The Curious Case of Lord Kitchener

6 Oct

It’s fair to say that, during World War I, Herbert Kitchener’s face was just about the most famous in the country. His commanding image, appearing on recruiting posters demanding “Your country needs you!”, remains recognised and parodied in popular culture to this day. Before the First World War, Kitchener won fame for the imperial campaigns, most particularly in the Sudan and South Africa, which made him a national hero. This made his unexpected and bizarre death in the middle of the war a demoralising shock. The official story is that Kitchener was killed in 1916 when the warship taking him to negotiations in Russia was sunk by a German mine of the coast of Scotland. But some suspected that this was a cover-up – a convenient explanation put out to appease a puzzled public who were in need of some sort of closure. Locals spoke of mysterious events that took place on the night of Kitchener’s apparent death.
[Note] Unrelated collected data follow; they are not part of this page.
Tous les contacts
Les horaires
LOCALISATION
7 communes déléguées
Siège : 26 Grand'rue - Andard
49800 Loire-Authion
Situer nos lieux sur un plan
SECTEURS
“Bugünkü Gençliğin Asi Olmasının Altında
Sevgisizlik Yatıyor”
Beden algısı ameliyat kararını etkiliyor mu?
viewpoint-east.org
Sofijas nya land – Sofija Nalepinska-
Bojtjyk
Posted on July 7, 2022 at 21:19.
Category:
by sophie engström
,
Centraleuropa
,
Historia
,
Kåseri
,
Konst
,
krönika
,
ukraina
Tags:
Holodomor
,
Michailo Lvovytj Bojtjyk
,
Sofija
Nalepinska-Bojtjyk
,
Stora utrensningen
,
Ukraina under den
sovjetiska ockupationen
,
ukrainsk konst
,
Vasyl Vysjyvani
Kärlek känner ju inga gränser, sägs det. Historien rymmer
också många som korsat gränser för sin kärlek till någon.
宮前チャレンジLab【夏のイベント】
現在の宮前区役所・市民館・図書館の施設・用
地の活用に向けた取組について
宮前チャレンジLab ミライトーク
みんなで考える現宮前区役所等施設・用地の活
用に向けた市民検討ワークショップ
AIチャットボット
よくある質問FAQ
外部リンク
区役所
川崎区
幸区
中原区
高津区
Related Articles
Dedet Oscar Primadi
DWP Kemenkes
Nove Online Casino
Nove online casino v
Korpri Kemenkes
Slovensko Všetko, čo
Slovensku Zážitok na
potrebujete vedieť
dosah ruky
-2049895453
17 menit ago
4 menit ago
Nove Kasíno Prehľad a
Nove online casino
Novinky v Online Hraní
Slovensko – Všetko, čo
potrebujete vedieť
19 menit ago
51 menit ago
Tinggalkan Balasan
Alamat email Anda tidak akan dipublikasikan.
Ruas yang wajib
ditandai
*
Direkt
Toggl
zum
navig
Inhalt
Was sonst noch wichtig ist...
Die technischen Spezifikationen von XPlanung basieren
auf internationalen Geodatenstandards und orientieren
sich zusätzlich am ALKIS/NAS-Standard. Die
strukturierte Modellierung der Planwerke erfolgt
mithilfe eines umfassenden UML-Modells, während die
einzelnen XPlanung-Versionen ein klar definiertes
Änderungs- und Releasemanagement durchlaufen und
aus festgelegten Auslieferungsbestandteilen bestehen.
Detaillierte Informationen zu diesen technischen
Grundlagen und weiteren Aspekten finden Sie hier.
A variety of rumours, speculation and conspiracy theories have since then refused to be dismissed entirely. A further investigation was requested by many who remained unconvinced by the official version of events. This was impossible at the time due to the ongoing war effort but, in all the years since, the call for the case to be re-opened has never quite gone away. The question of what actually happened to Lord Kitchener has still to be answered definitively.
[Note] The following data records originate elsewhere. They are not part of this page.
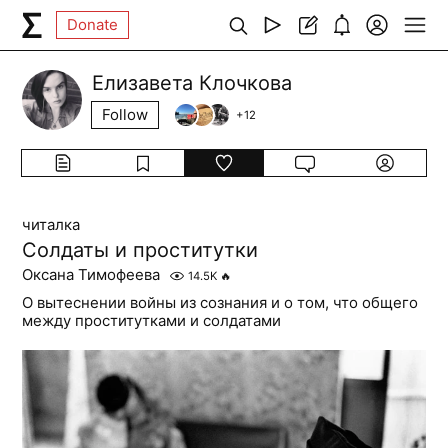
Donate
Елизавета Клочкова
Follow
+
12
читалка
Солдаты и проститутки
Оксана Тимофеева
14.5K
🔥
О вытеснении войны из сознания и о том, что общего
между проститутками и солдатами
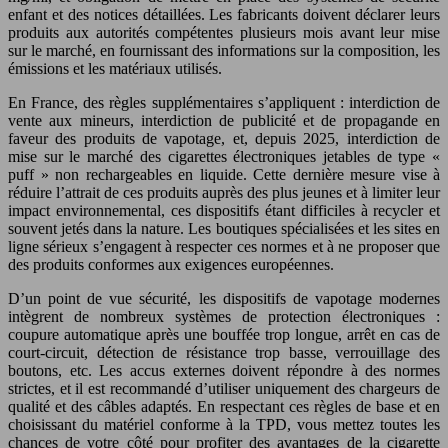
enfant et des notices détaillées. Les fabricants doivent déclarer leurs
produits aux autorités compétentes plusieurs mois avant leur mise
sur le marché, en fournissant des informations sur la composition, les
émissions et les matériaux utilisés.
En France, des règles supplémentaires s’appliquent : interdiction de
vente aux mineurs, interdiction de publicité et de propagande en
faveur des produits de vapotage, et, depuis 2025, interdiction de
mise sur le marché des cigarettes électroniques jetables de type «
puff » non rechargeables en liquide. Cette dernière mesure vise à
réduire l’attrait de ces produits auprès des plus jeunes et à limiter leur
impact environnemental, ces dispositifs étant difficiles à recycler et
souvent jetés dans la nature. Les boutiques spécialisées et les sites en
ligne sérieux s’engagent à respecter ces normes et à ne proposer que
des produits conformes aux exigences européennes.
D’un point de vue sécurité, les dispositifs de vapotage modernes
intègrent de nombreux systèmes de protection électroniques :
coupure automatique après une bouffée trop longue, arrêt en cas de
court-circuit, détection de résistance trop basse, verrouillage des
boutons, etc. Les accus externes doivent répondre à des normes
strictes, et il est recommandé d’utiliser uniquement des chargeurs de
qualité et des câbles adaptés. En respectant ces règles de base et en
choisissant du matériel conforme à la TPD, vous mettez toutes les
chances de votre côté pour profiter des avantages de la cigarette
Lord Kitchener sailed from Scrabster to Scapa Flow on 5 June 1916 aboard HMS Oak before transferring to the armoured cruiser HMS Hampshire for his diplomatic mission to Russia. Later the same day, while en route to the Russian port of Arkhangelsk during a Force 9 gale, Kitchener’s ship was said to have struck a mine laid by the newly launched German U-boat U-75 and sank west of the Orkney Islands. Kitchener, his staff, and 643 of the crew of 655 were drowned or died of exposure. His body was never found. The survivors who caught sight of him in those last moments testified to his outward calm and resolution. Locals in Orkney, however, tell a different and quite disturbing story. They say that, when they were woken that night by the terrible sounds of a wrecked ship and drowning men, they did their utmost to help. However, their efforts were hindered – by whom, it is not entirely clear. What is beyond dispute is that, during his controversial life, Kitchener made no shortage of enemies. Consequently, when news of his death spread, among the heartfelt obituaries and widespread outpourings of genuine grief, there were more than a few who had cause to be happy that Kitchener was gone.
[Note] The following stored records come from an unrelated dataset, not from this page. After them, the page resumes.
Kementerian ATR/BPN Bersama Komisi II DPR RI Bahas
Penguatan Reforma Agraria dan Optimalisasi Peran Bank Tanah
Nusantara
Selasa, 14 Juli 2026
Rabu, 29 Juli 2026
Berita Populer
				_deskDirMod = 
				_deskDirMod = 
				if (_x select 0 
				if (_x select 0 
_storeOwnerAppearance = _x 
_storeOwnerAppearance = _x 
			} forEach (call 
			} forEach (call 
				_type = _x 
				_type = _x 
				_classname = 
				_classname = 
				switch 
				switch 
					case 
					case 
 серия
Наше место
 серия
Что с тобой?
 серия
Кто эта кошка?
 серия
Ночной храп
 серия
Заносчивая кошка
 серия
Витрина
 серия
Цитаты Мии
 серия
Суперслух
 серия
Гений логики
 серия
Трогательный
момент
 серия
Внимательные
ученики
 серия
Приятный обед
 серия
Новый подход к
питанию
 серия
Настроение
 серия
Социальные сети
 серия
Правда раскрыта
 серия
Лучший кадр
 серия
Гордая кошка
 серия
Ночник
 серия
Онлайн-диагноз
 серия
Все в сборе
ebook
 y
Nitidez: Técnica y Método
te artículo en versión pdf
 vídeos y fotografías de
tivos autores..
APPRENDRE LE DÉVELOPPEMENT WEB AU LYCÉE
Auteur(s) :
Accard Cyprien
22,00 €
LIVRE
Kitchener was a soldier and imperialist to the core – one of the main reasons why the British Empire was feared at its height. But he was never an easy man to get on with. His term as Commander-in-Chief (1902–09) of the Army in India saw him quarrel with the Viceroy Lord Curzon, who eventually resigned. Kitchener’s campaign in Khartoum in particular was marked by a brutal efficiency which earned him the moniker ‘The Machine of the Sudan’. It was said even among his own soldiers that Kitchener was a man without a soul. It was under his command that British forces imprisoned Boer civilians in concentration camps during the Boer War. Shortly before Kitchener’s death during the First World War, he was blamed for the shortage of shells in the spring of 1915 and stripped of his control over munitions and strategy. It is perhaps unsurprising, in light of all this, that after his death there were no shortage of candidates willing to step forward to take responsibility for ending his life.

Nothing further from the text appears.